Dzisiaj uzupełnimy fotki i informacje do stanu bieżącego (w końcu :P ) .
Poszycie zostało wyszlifowane, zebrałem z każdej krawędzi naddatek który był tam niepotrzebny. Przygotowałem wszystko pod klejenie dna.
Dno klasycznie, 2 warstwy 10mm łapane wkrętami. W niektórych miejscach wkręcałem wkręty 'na oślep' po środku niczego, żeby połączyć po prostu ze sobą 2 arkusze sklejki. Początkowo miałem je powykręcać i zaszpachlować gdy żywica zwiąże, ale chyba je zostawię. Od wewnątrz poprzycinam po prostu wystające czuby i niech tak zostaną. Będą dodatkowym wzmocnieniem.
Tutaj znowu 'zebranie' wystającego naddatku z dna. Ogólnie samo dno wyszło całkiem elegancko.

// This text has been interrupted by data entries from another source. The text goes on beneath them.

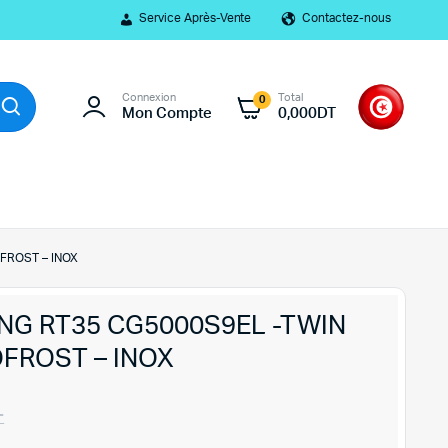
Service Après-Vente
Contactez-nous
Connexion
Total
0
Mon Compte
0,000
DT
FROST – INOX
NG RT35 CG5000S9EL -TWIN
OFROST – INOX
T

Zaszpachlowałem wszystkie wkręty oraz dziury po wkrętach. Przykleiłem listwę maskującą na dziobnicy. Wszystko wyszlifowałem - tutaj był trochę problem bo udało mi się spalić szlifierkę taśmową i trochę topornie to szło.
Jestem bardzo niezadowolony z szerokości dziobnicy - tutaj znowu wyszedł problem z moją fantazją i dawaniem na dziobnicę listwy grubości krokwi dachowych- według mnie dziób jest stanowczo za szeroki. Będę musiał przykleić tutaj jeszcze kawałek listwy która zapewni mi większą 'ostrość' dziobnicy tak aby była trochę węższa. W tym momencie jest strasznie szeroka co będzie powodowało nadmierne opory. Myślę że przyklejenie jeszcze jednej listwy/ 2 arkuszy sklejki rozwiąże ten problem i dziób w końcu nabierze prawidłowej 'ostrości'.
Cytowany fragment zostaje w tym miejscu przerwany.